■ PROBLEM DETAILS ■
Among these entries, how many lines have the string "everybody" in them? Only the number is needed.

[Saved data entries]
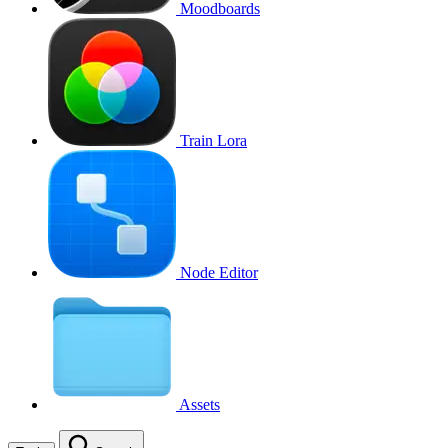
Moodboards
Train Lora
Node Editor
Assets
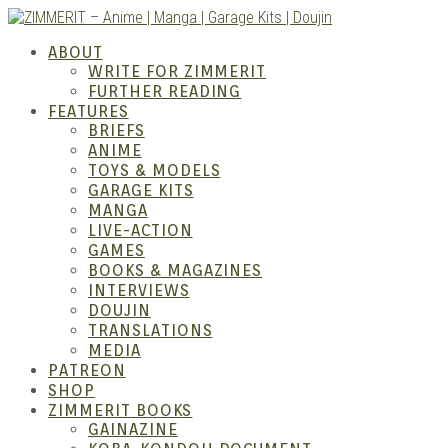
Skip
to
ZIMM
ABOUT
content
WRITE FOR ZIMMERIT
FURTHER READING
FEATURES
BRIEFS
ANIME
TOYS & MODELS
GARAGE KITS
MANGA
LIVE-ACTION
GAMES
BOOKS & MAGAZINES
– Ani
INTERVIEWS
DOUJIN
TRANSLATIONS
MEDIA
PATREON
SHOP
ZIMMERIT BOOKS
GAINAZINE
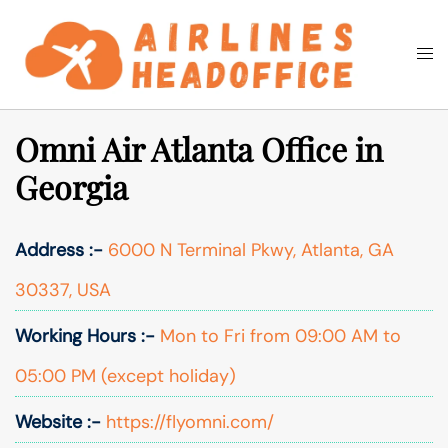
Skip
to
Togg
Search
content
men
Omni Air Atlanta Office in
Georgia
Address :-
6000 N Terminal Pkwy, Atlanta, GA
30337, USA
Working Hours :-
Mon to Fri from 09:00 AM to
05:00 PM (except holiday)
Website :-
https://flyomni.com/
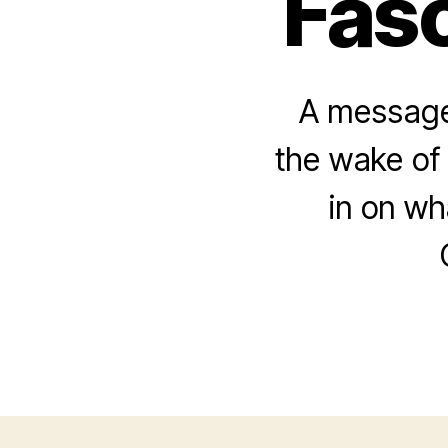
Fasc
A message 
the wake of 
in on w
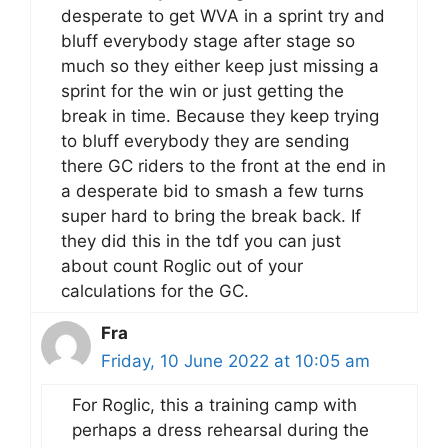
desperate to get WVA in a sprint try and
bluff everybody stage after stage so
much so they either keep just missing a
sprint for the win or just getting the
break in time. Because they keep trying
to bluff everybody they are sending
there GC riders to the front at the end in
a desperate bid to smash a few turns
super hard to bring the break back. If
they did this in the tdf you can just
about count Roglic out of your
calculations for the GC.
Fra
Friday, 10 June 2022 at 10:05 am
For Roglic, this a training camp with
perhaps a dress rehearsal during the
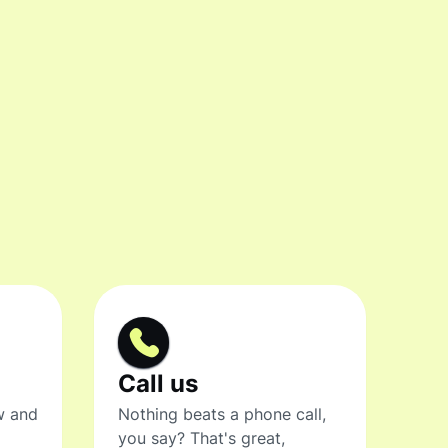
Call us
w and
Nothing beats a phone call,
you say? That's great,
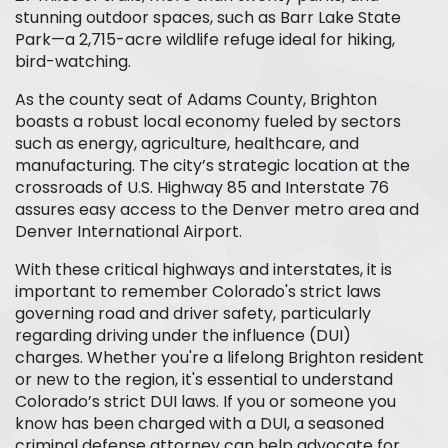
stunning outdoor spaces, such as Barr Lake State
Park—a 2,715-acre wildlife refuge ideal for hiking,
bird-watching.
As the county seat of Adams County, Brighton
boasts a robust local economy fueled by sectors
such as energy, agriculture, healthcare, and
manufacturing. The city’s strategic location at the
crossroads of U.S. Highway 85 and Interstate 76
assures easy access to the Denver metro area and
Denver International Airport.
With these critical highways and interstates, it is
important to remember Colorado's strict laws
governing road and driver safety, particularly
regarding driving under the influence (DUI)
charges. Whether you're a lifelong Brighton resident
or new to the region, it's essential to understand
Colorado’s strict DUI laws. If you or someone you
know has been charged with a DUI, a seasoned
criminal defense attorney can help advocate for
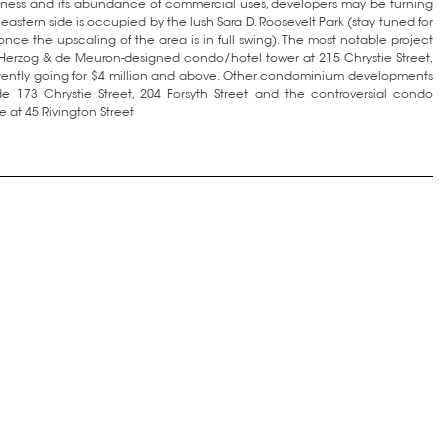
ittiness and its abundance of commercial uses, developers may be turning
e eastern side is occupied by the lush Sara D. Roosevelt Park (stay tuned for
once the upscaling of the area is in full swing). The most notable project
e Herzog & de Meuron-designed condo/hotel tower at 215 Chrystie Street,
rently going for $4 million and above. Other condominium developments
e 173 Chrystie Street, 204 Forsyth Street and the controversial condo
 at 45 Rivington Street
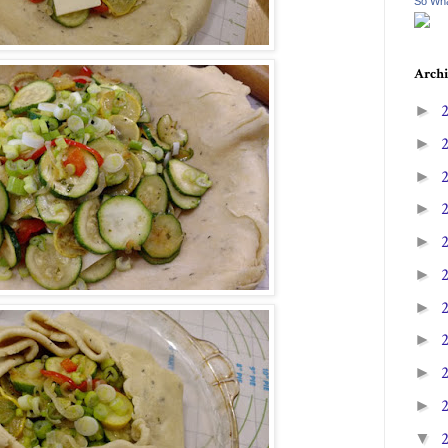
So Wha
Archi
►
►
►
►
►
►
►
►
►
►
▼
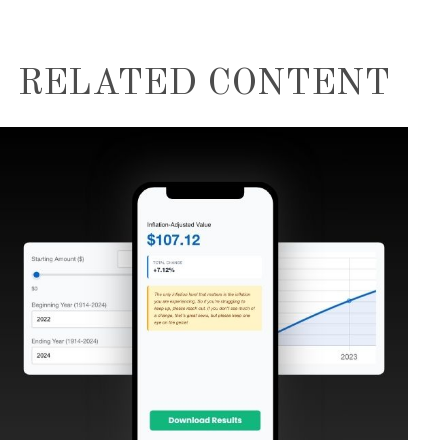
RELATED CONTENT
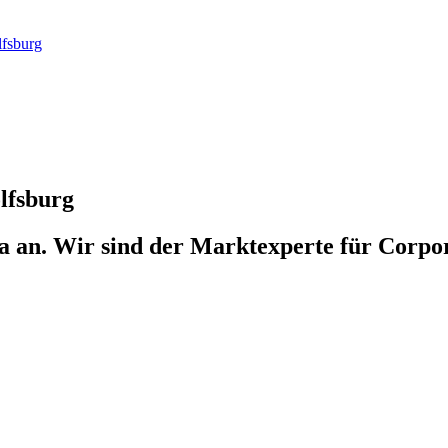
fsburg
lfsburg
 an. Wir sind der Marktexperte für Corpo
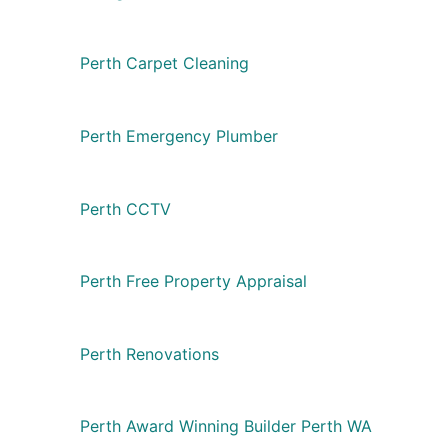
Perth Carpet Cleaning
Perth Emergency Plumber
Perth CCTV
Perth Free Property Appraisal
Perth Renovations
Perth Award Winning Builder Perth WA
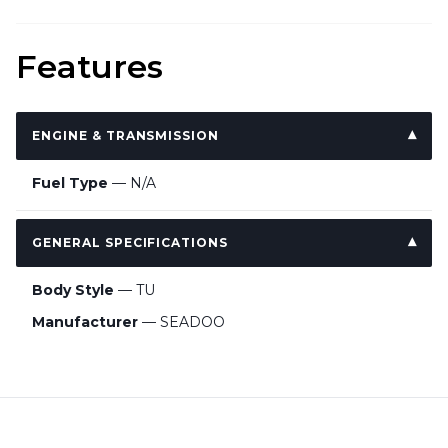
Features
ENGINE & TRANSMISSION
Fuel Type
— N/A
GENERAL SPECIFICATIONS
Body Style
— TU
Manufacturer
— SEADOO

■ ANSWER TO THIS PROBLEM ■
2